'We'll find nothing,' Pitt said firmly. 'What the fire left, our unknown friends have undoubtedly picked clean.' As if to emphasize his words, he played the beam on the deck, revealing several overlapping footprints in the soot traveling to and from the open hatchway. 'Let's see what they've been up to.'
They went out into the alleyway, stepping through the ashes and debris on the deck, moved to the next compartment, and entered. It had been the radio room.
Most of the ruins were scarcely recognizable. The bunk and furniture were skeletons of charred wood, the remains of the radio equipment one congealed mess of melted metal and hardened drippings of stained solder.
Their senses by now had become accustomed to the overpowering stench and the grotesque carbonized surroundings, but they weren't the least bit prepared for the hideously misshapen form on the deck.
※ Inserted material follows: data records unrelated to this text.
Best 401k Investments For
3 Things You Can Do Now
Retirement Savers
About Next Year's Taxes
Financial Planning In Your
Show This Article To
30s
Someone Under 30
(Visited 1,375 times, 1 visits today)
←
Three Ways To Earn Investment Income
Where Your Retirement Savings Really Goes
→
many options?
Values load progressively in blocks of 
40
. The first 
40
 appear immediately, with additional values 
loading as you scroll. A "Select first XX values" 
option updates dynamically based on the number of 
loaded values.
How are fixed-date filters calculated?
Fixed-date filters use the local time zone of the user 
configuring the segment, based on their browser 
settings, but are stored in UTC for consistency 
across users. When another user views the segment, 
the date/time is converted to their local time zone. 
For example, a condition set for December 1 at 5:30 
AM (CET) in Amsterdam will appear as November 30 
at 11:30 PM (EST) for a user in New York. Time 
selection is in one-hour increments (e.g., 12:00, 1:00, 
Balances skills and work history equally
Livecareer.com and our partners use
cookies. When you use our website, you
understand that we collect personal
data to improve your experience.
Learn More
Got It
'Oh, good God!' Hunnewell gasped. He dropped his flashlight and it rolled across the deck and came to rest against the shockingly disfigured remains of a head, illuminating the skull and teeth where they burst from the incinerated flesh.
'I don't envy him his death,' Pitt murmured.
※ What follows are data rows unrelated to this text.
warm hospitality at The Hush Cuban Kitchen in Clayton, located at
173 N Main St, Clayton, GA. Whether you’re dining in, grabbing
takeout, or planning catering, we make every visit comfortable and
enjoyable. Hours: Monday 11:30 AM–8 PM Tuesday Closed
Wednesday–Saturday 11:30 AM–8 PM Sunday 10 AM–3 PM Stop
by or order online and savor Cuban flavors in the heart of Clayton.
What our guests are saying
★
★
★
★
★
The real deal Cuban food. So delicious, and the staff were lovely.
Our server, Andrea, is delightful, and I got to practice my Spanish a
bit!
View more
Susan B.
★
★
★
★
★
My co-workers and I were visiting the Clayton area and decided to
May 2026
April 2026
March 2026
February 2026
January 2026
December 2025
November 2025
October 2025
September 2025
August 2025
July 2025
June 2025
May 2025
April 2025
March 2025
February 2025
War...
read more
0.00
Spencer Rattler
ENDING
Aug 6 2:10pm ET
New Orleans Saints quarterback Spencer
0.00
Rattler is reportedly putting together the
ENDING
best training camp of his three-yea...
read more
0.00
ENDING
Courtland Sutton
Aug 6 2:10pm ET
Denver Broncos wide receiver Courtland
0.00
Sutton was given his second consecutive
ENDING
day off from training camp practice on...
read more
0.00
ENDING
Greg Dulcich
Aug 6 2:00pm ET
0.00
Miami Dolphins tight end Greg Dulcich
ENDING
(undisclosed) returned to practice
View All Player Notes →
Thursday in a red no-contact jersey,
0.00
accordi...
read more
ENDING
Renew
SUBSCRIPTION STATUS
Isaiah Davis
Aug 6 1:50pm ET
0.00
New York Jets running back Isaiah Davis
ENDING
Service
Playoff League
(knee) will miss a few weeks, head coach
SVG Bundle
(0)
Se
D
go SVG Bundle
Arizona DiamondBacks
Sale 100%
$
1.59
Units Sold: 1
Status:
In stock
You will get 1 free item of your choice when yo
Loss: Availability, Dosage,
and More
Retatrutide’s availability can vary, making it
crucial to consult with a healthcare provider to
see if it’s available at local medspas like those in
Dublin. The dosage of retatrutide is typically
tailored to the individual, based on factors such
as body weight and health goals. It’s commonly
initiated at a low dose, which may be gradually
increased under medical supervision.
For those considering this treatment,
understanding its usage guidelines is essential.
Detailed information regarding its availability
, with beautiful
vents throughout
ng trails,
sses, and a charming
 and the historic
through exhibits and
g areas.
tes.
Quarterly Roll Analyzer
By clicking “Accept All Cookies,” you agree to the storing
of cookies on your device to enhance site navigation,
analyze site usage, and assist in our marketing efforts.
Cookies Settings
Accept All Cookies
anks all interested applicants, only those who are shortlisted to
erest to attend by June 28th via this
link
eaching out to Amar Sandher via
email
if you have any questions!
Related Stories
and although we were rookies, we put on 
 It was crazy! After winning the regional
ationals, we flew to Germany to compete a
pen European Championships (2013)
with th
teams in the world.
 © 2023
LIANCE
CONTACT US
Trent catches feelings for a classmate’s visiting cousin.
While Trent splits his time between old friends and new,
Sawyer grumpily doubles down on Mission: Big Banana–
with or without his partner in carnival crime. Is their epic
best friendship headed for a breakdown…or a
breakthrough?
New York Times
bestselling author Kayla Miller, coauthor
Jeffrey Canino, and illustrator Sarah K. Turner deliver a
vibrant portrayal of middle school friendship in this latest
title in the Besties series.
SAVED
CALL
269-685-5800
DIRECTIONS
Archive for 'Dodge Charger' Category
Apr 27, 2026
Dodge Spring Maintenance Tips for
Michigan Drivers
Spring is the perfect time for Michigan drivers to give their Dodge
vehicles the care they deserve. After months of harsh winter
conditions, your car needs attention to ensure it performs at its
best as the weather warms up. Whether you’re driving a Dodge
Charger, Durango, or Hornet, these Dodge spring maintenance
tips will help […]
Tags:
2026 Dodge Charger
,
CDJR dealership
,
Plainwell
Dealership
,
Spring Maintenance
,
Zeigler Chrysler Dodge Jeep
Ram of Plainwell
The ghastly sight was too much for Hunnewell. He staggered off into one corner and retched for several minutes. When he finally returned to Pitts side. he looked as if he'd recently returned from the grave 'I'm sorry,' he said sheepishly. 'I've never seen a cremated corpse before. I didn't have the vaguest idea what one looked like- never gave it much thought really. It's not a pretty sight, is it?'
'There's no such thing as a pretty corpse,' Pitt said. He was beginning to feel a touch of sickness himself. 'If that lump of ashes on the deck is any indication of things to come, we should find at least fourteen more just like it.'
Hunnewell grimaced as he stooped and picked up his flashlight. Then he slipped a notebook from a pocket, held the light under his arm and flipped through several pages. 'Yes, you're right. The ship sailed with six crewmen and nine passengers: fifteen in all.' He fumbled a little before finding another page. 'This poor devil must be the radio operator-Svendborg-Gustav Svendborg.'
'Maybe, maybe not. The only one who can tell for certain is his dentist.' Pitt stared at what had once been a breathing, flesh-and-blood man, and he tried to imagine how the end had come. A furnacelike wall of red and orange flame, a brief unearthly scream, the searing shock of pain that drove the mind into instant insanity, and the limbs flailing in the contorted dance of death.
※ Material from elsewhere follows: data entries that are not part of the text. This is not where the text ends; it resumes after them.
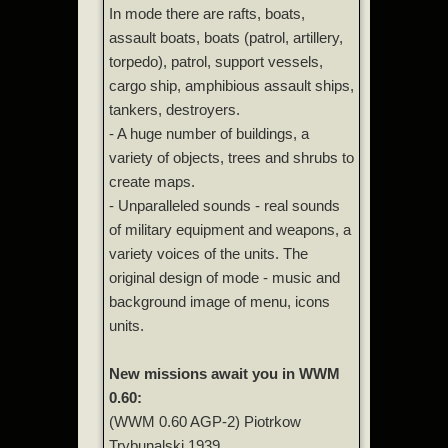
In mode there are rafts, boats,
assault boats, boats (patrol, artillery,
torpedo), patrol, support vessels,
cargo ship, amphibious assault ships,
tankers, destroyers.
- A huge number of buildings, a
variety of objects, trees and shrubs to
create maps.
- Unparalleled sounds - real sounds
of military equipment and weapons, a
variety voices of the units. The
original design of mode - music and
background image of menu, icons
units.
New missions await you in WWM
0.60:
(WWM 0.60 AGP-2) Piotrkow
Trybunalski 1939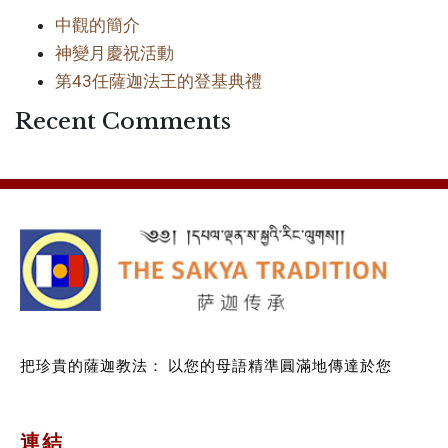
中觀的簡介
神變月慶祝活動
第43任薩迦法王的登基典禮
Recent Comments
把珍貴的薩迦教法：
以您的母語精準圓滿地傳達於您
連結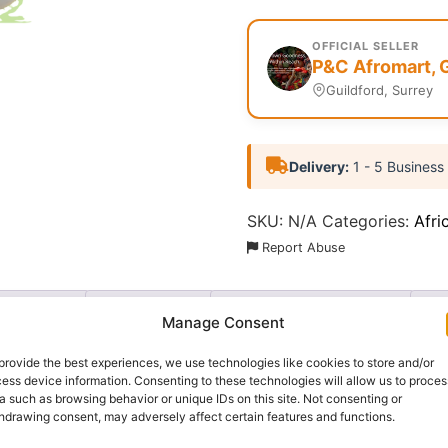
OFFICIAL SELLER
P&C Afromart, 
Guildford, Surrey
Delivery:
1 - 5 Business
SKU:
N/A
Categories:
Afri
Report Abuse
nformation
Reviews (0)
Questions & Answers
Mo
Manage Consent
provide the best experiences, we use technologies like cookies to store and/or
ess device information. Consenting to these technologies will allow us to proces
a such as browsing behavior or unique IDs on this site. Not consenting or
hdrawing consent, may adversely affect certain features and functions.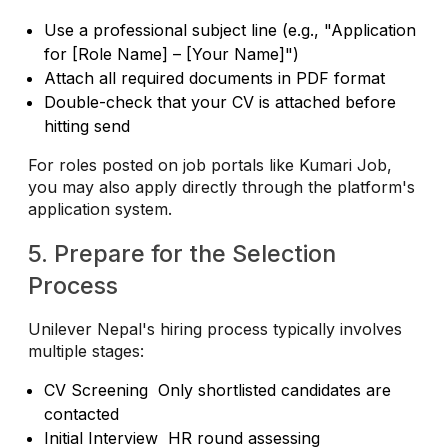
Use a professional subject line (e.g., "Application
for [Role Name] – [Your Name]")
Attach all required documents in PDF format
Double-check that your CV is attached before
hitting send
For roles posted on job portals like Kumari Job,
you may also apply directly through the platform's
application system.
5. Prepare for the Selection
Process
Unilever Nepal's hiring process typically involves
multiple stages:
CV Screening Only shortlisted candidates are
contacted
Initial Interview HR round assessing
To die by fire, he reflected, the last seconds of life spent in indescribable agony, was an extinction abhorred by every living man and beast.
Pitt kneeled down and studied the body more closely. His eyes squinted and his mouth tightened. It must have been almost as he had visualized, but not quite. The scorched form was curled in the fetus position, the knees drawn up almost to the chin and the arms pulled tightly against the sides, contracted by the mt-nse heat upon the flesh. But there was something else that caught Pitts attention. He focused the flashlight on the deck beside the body, illuminating dimly the twisted steel legs of the radio operator's chair where they protruded from beneath his disfigured remains.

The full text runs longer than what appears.